__YOUR INSTRUCTIONS__. Among the lines below, return each one that contains the word "Ärzte".

__MATERIALS PROVIDED__.
==========
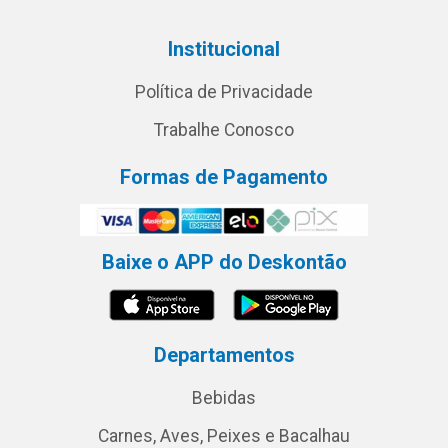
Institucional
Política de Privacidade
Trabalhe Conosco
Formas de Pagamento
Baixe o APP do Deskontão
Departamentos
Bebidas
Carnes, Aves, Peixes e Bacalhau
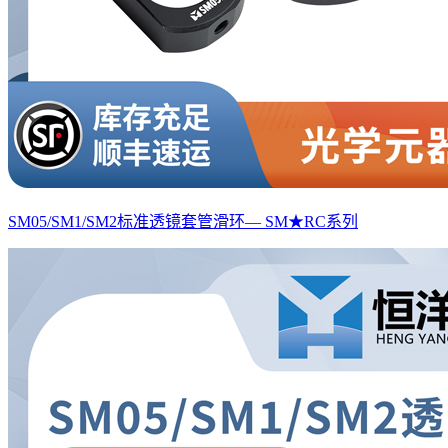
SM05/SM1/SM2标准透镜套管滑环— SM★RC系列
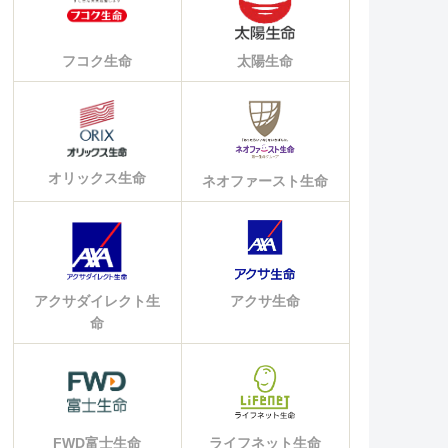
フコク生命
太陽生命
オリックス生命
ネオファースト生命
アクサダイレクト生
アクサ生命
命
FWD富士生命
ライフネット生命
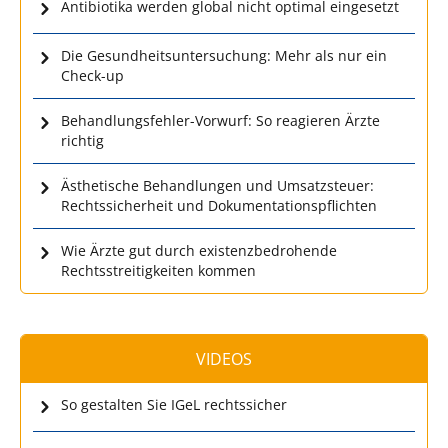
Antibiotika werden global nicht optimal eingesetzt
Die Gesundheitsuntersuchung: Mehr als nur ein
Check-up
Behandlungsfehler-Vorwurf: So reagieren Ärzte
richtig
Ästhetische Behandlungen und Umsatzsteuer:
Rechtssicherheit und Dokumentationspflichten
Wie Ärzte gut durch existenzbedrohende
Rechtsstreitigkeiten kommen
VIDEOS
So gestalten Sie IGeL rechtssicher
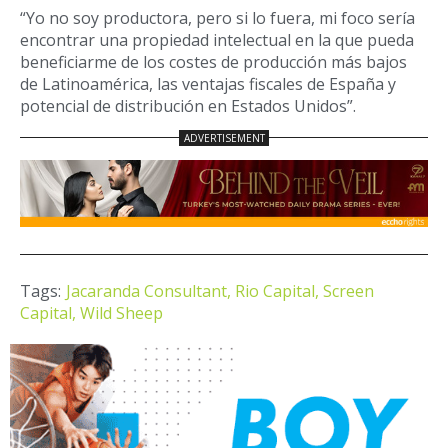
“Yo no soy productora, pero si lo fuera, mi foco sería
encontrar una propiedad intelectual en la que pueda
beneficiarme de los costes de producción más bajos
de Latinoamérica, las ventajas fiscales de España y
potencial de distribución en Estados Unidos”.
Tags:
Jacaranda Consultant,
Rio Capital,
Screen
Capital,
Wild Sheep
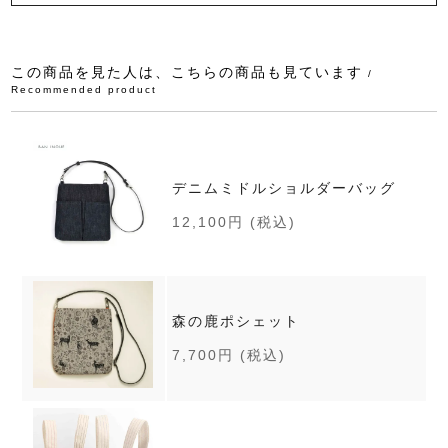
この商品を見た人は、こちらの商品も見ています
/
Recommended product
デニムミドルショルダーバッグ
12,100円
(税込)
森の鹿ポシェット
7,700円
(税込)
==========
__TASK OUTPUT__.
Behandlungsfehler-Vorwurf: So reagieren Ärzte
Wie Ärzte gut durch existenzbedrohende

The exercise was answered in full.